Rucka Art Foundation and the Norway-based science center Vitenparken will seek creative solutions to today’s and future crises through critical discussions and contemporary art in the “Art+Food+Next Generation” project implemented with the support of EEA grants. Students aged 10 to 18 will be offered to participate in various face-to-face and online master classes led by an interdisciplinary team of professionals from Latvia and Norway, representing visual arts, environmental science, gastronomy and other fields. Helping the next generation to find solutions to overcome crises, alleviating anxiety and worries related to the uncertainty of the climate and geopolitical situation today, it will also promote the involvement of children and young people in art and cultural activities in the regions.

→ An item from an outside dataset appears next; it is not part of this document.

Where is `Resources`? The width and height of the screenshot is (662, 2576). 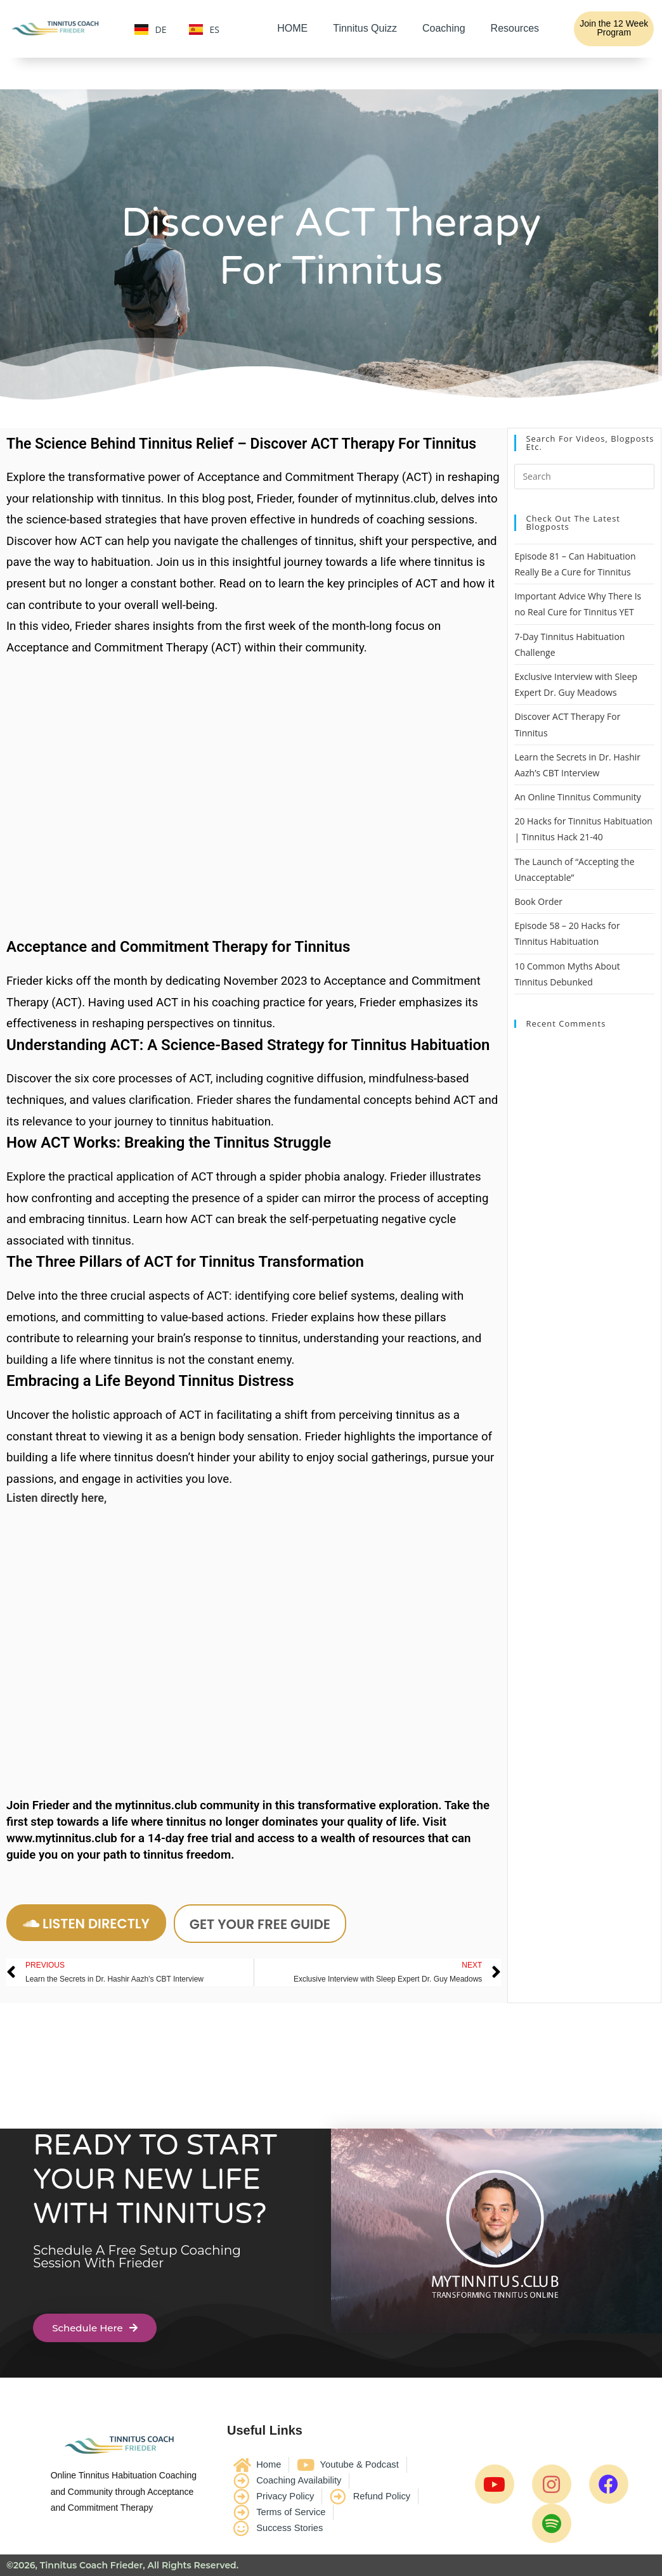 Resources is located at coordinates (515, 28).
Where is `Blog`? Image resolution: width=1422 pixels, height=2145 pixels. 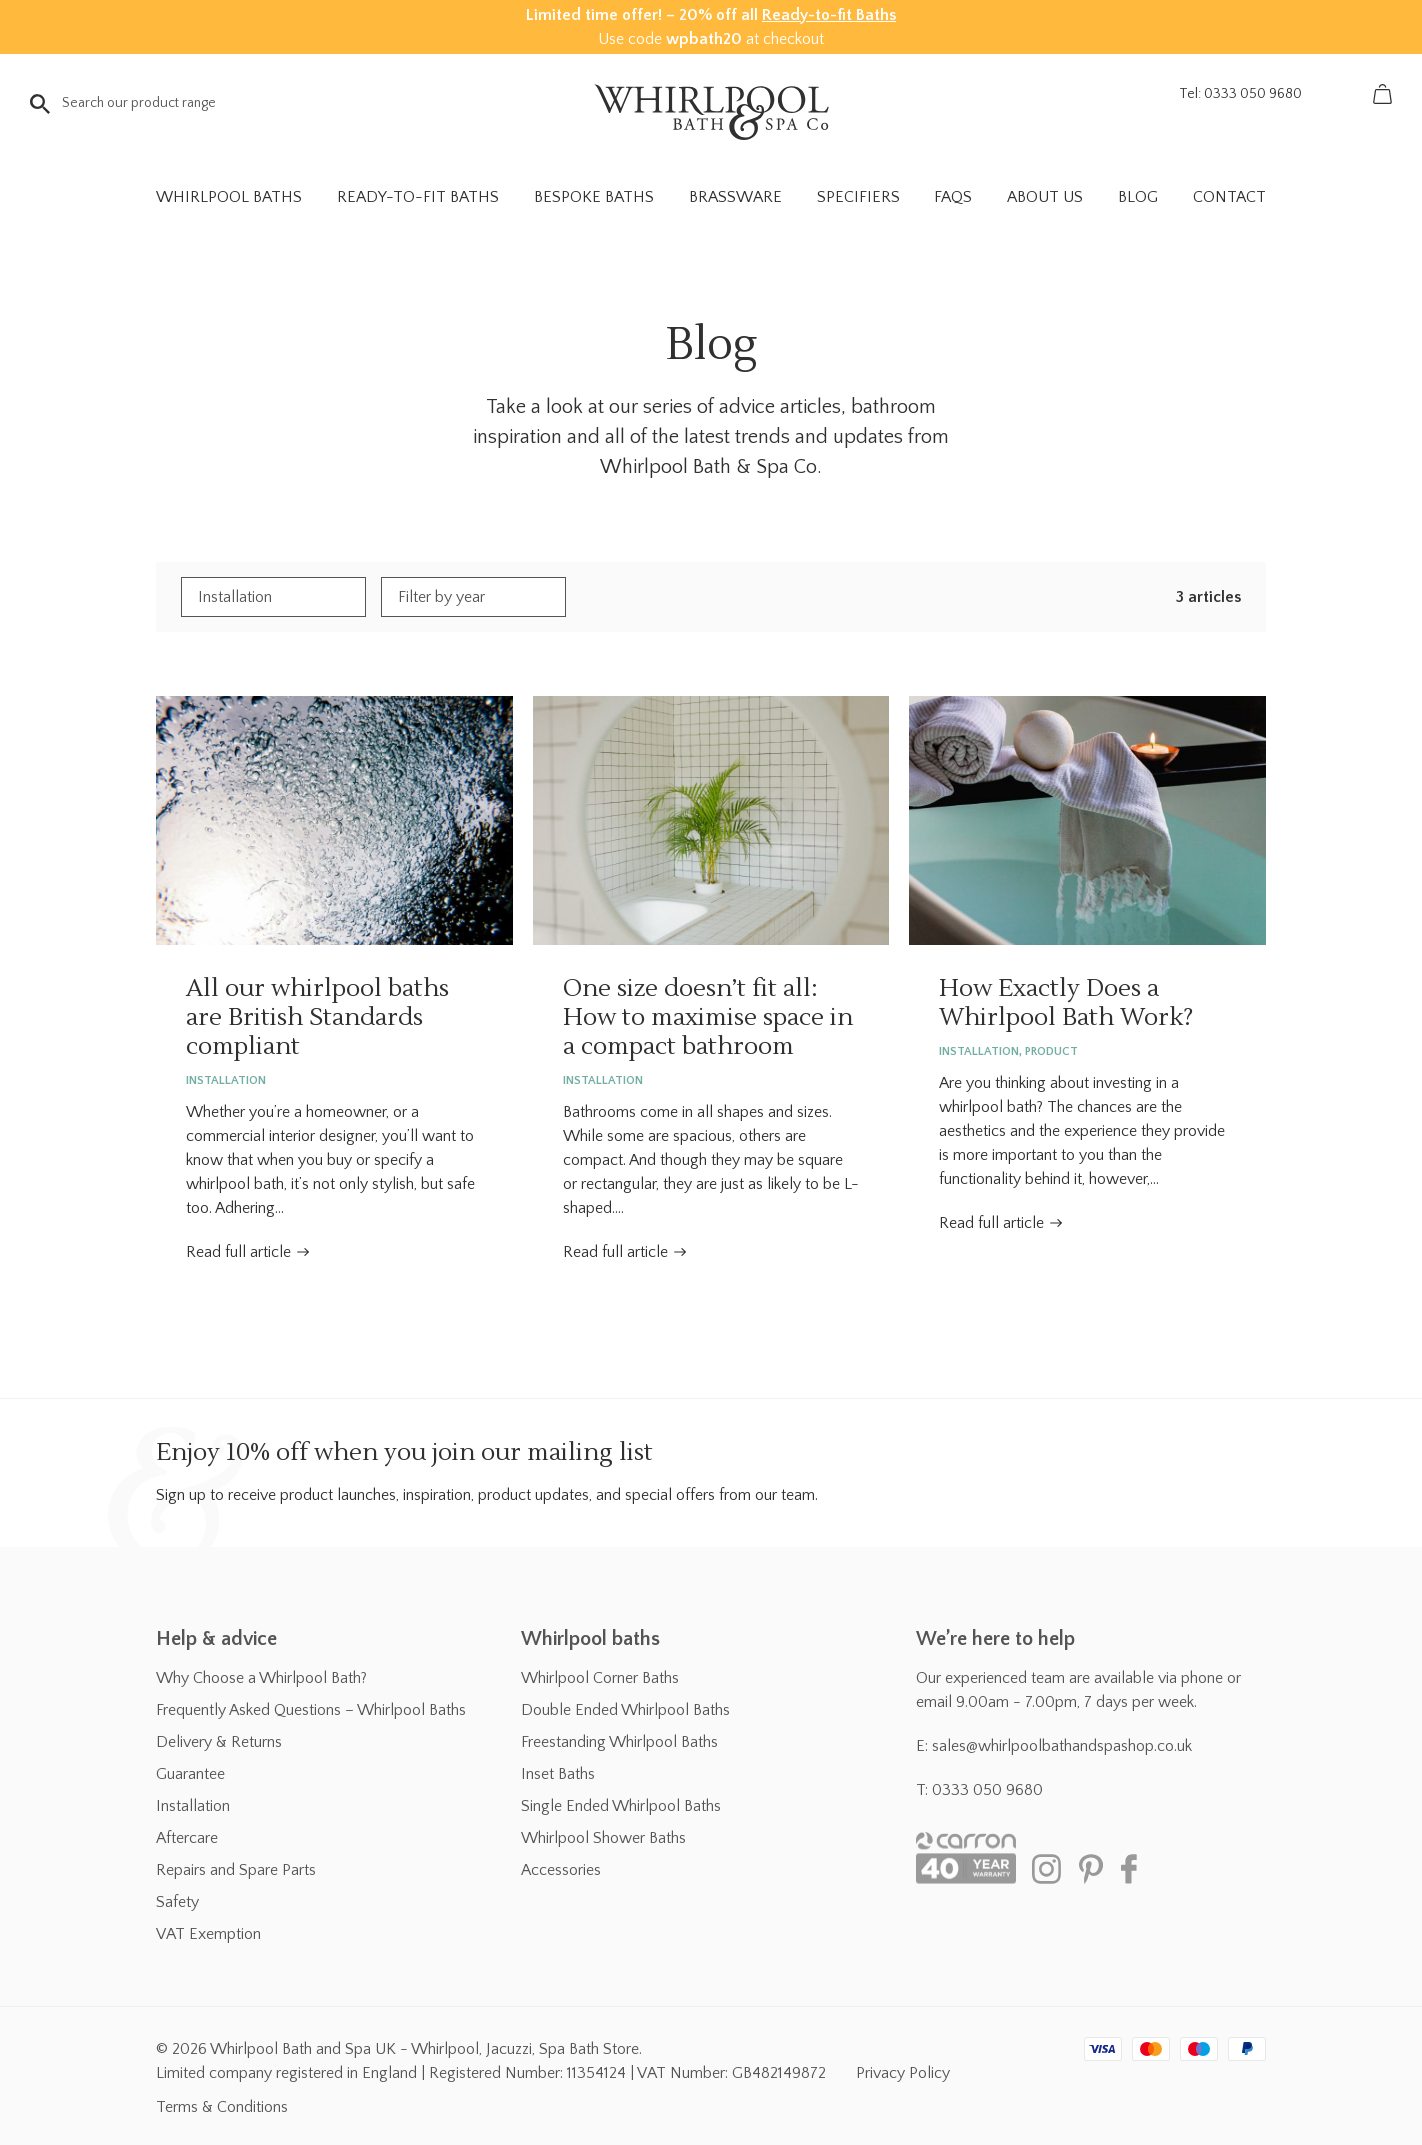 Blog is located at coordinates (1138, 197).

Online master classes, with the help of artificial intelligence, will visualize what the meals of the future might look like, discuss invasive species, which, just like aliens, inhabit foreign ecosystems, for example – the American crayfish found in the lakes and rivers of Latvia. Also, the participants will research together what people could eat and what products grow while living in space. During the summer in Cesis, Rucka Artist Residency will also host face-to-face workshops, in which young people will discuss and model the future through the prism of art and food for a week together with artists and cooks. 3D food sculptures will be created, food leftovers and oyster mushrooms will be processed into art, a game about invasive Signal crayfish will be created together, as well as an opportunity to taste everything prepared in the workshops.

Whereas, in autumn, students will have the opportunity to receive do-it-yourself art kits “Eat+Art”, in which the authors of the project will have compiled guidelines for individual art and culinary experiments. You can apply for them on the project website, and the kits will be sent to all regions of Latvia free of charge. At the end of the online and face-to-face activities of the project, an exhibition will be opened on July 16 in Cesis, where the art objects created by children and young people created during the workshops will be exhibited. In parallel, the cycle of short films “Next Generation+Climate+Future” will be made, which will explore ecological anxiety and uncertainty about the future in the environment of children and young people, which is planned to be published in the fall of 2023.

The project is implemented by Rucka Art Foundation, which was established in 2007 with the aim of attracting public attention to solving current environmental and social issues with the help of documentary cinema and photo projects, and the Vitenparken Science Park, which is located in the premises of the Norwegian Life Science university in Ås. Vitenparken is a non-profit organization whose main activities are seminars, workshops and hackathons on food production and technology.
The project “Art+Food+Next Generation” (Nr. EEZ/2022/2/23) has been realized with the support of the European Economic Area (EEA) Grants Financial Mechanism funding period 2014. – 2021. program “Local Development, Poverty Reduction, and Cultural Cooperation” open call “Support for the Creation of Professional Art and Cultural Products for Children and Youth”.
The project’s realization period is from 1 October 2023 until 30 November 2023. The project’s total eligible costs are 164,958.33 EUR. The project receives a 140,214.58 EUR grant from Iceland, Liechtenstein, and Norway through the EEA Grants and a 24,743.75 EUR grant through national co-financing.